The Indian movie exhibition industry was in the thick of action in 2014 with many acquisitions in the multiplex business. All the big players - PVR, Carnival, INOX and Cinepolis - are also betting big on small towns with malls. Ajay Bijli, chairman and managing director of PVR, speaks with Arunima Mishra about how PVR Cinemas, the largest chain of multiplexes in India with 462 screens, plans to maintain its leadership position. Excerpts:
Q. Besides having the first-mover advantage, what else would you attribute to PVR's leadership?
A. My father had a trucking company first and he struggled in the trucking business. My father used to be in arbitration. In one of the arbitrations, the settlements were such he couldn't find a way to settle it but told the multiple owners of Priya: "If you guys are fighting amongst each other, let me just buy it". I was interested in cinemas and I thought I could look at the single-screen cinema at Priya [in south Delhi]. I used to play Hollywood films there first as that catchment was attuned to that. Most cinemas at that time looked drab; the designs were not very exciting. I started asking whether the cinemas could look exciting as people watch movies and what could we do to make the space outside the cinema hall - toilets, concessionaire and gangways - exciting and vibrant, so that people should feel that they can't get the experience at home.
I did not know that the habit of watching movies will one day turn into a business. Because the family had a property, because I was unsettled a little bit in the trucking business and said "Can I do something to Priya rather than run the trucking business?" And the single screen did so well that it encouraged me to get into multiplexes. As Priya was doing so well, I did not want to break something that is doing really well.
And, quality must result in good revenue, EBIDTA margins, profitability - only then you are also respected among shareholders. Happy customers lead to happy shareholders - that's our philosophy.
Q. Now everyone wants to be in the race to be the big player, if not by building cinemas then by acquiring them. How's PVR reacting to it?
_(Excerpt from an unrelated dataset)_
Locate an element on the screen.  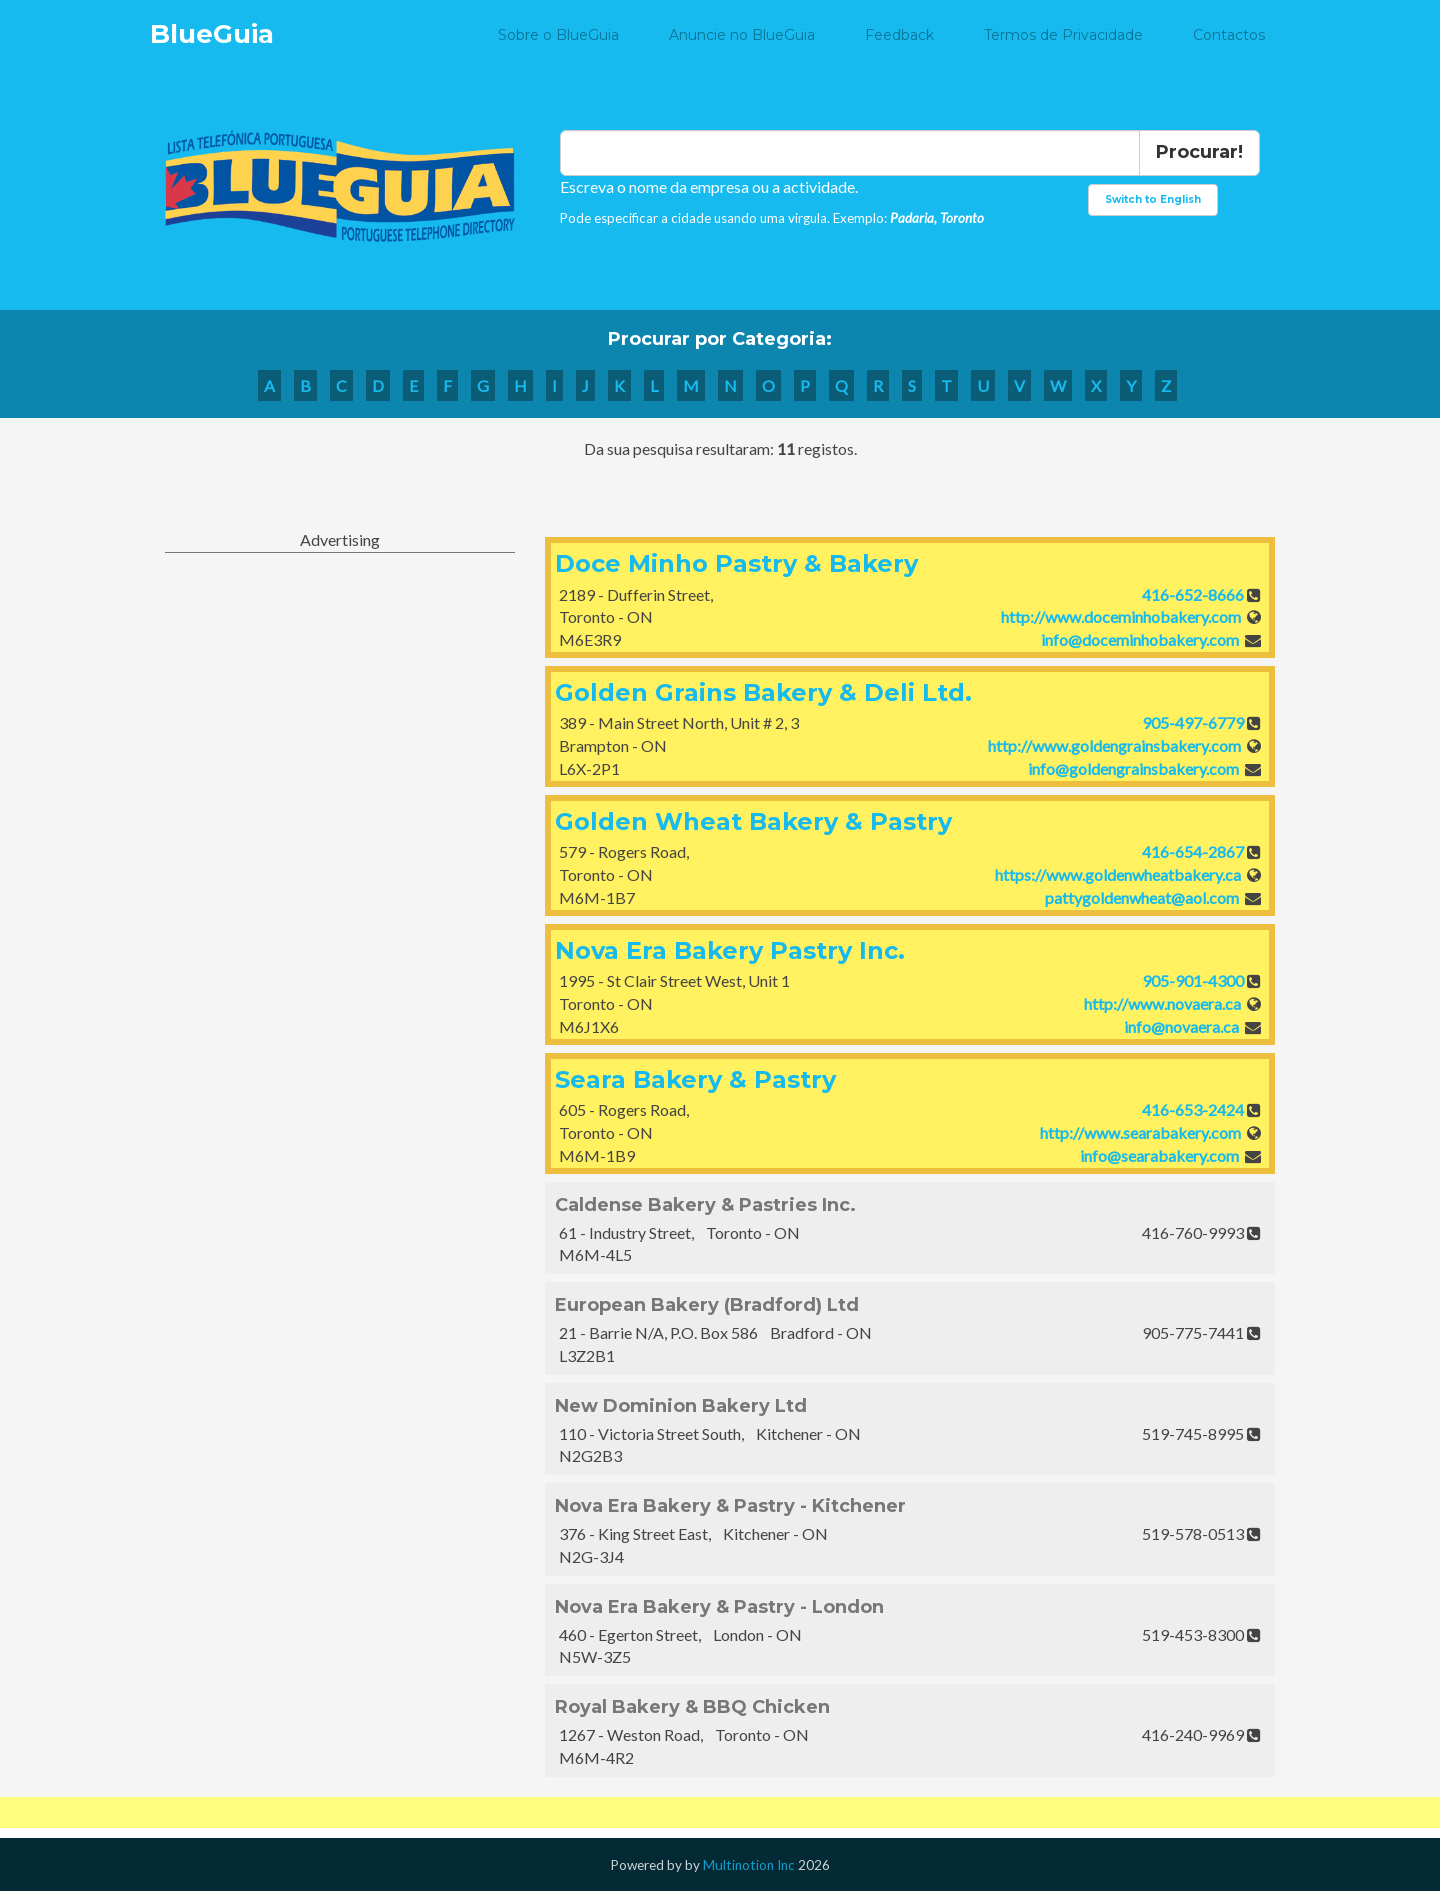
Termos de Privacidade is located at coordinates (1063, 35).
A. The number of screens is not the only parameter to measure leadership, which we already have the highest now [462 screens]. I'm driven by a qualitative approach because we have investors and shareholders. Rather than just saying leadership, scale is very important. Then only you get the economies that improve your margins. Whether it's negotiating with producers and distributors for the film, if one has the scale, one gets better deals. This will ultimately improve one's bottom line. And, of course, who doesn't like leadership. It does come with a responsibility. I'm not complaining about it... You just can never rest on your laurels; you can never take your position for granted.
We will be opening organically about 100 screens a year, there's a certain pace at which malls are developing, cinema screens are coming up. There are a lot of players who are fighting for it. There's INOX, Cinepolis, who are also trying to get those screens. But, currently, we are sure that most mall developers prefer PVR as an anchor tenant over anybody else. Hopefully, we will be in the leadership position.
Carnival is a new player. They are growing more inorganically than organically. They have taken the acquisition route. Again, we should not underestimate anyone.
Q. How profitable has the Cinemax story been? Any takeaways? What's next besides Sathyam?
A. It's about scale, focus, core competence and core business. Everybody has got a reason to be in the business; and a reason to get out of the business. The acquisition is co-incidental. I never imagined that so many acquisitions will happen in one go. Everybody who has exited, it appears that it was not their core business. Kanakias are the ones from whom we bought Cinemax; their core business was real estate and at some point of time they realised it was time to exit. Somebody gets good valuation, they exit. Or if someone has got more passion to follow something else, they exit.
We are open to acquire any of the other leaders if they are also open. We are completely growth driven; if it [a deal] is at the right price, a right fit, then why not?
The largest companies in the world are much larger than what we are. Regal Cinema, the largest in the world, is 7,000 screens; there's AMC in China with 5,000 screens. In a country like India, which is grossly under-screened and there is plenty of potential to open more screens, we will be open to acquisitions at the right price. We are, however, not open to acquiring single screens because I feel the world has moved on.
Q. How is PVR looking at building its brand recall in the markets it's entering? Also, does a movie-goer choose a cinema over another for the brand value or it's the pricing and content?
A. It's evident from the five to six films that release every week, people want to have variety under one roof. The debate about single screens and multiplexes is long over now. Single screens are 1,000 plus seats, which are difficult to fill up and they don't have the infrastructure of car parking. Few single screens have a similar experience like multiplexes. Consumers want to have a variety of things. They want to eat, relax etc.
To talk about smaller towns - in Bhopal we have opened just now, and in a mall in Jalandhar also. Even in smaller towns - Raipur, Bilaspur, Ranchi, Bokaro - malls are the shopping and entertainment destinations. We would rather be there than anywhere else. Our strategy is to be there in malls.
As far as a moviegoer is concerned, it's difficult to articulate. Beyond a point, the consumer is emotional about the brand... I'm not looking at attracting consumers on the basis of wider seats, better technology... That's a table's takeaway anyway. It has to be the overall package.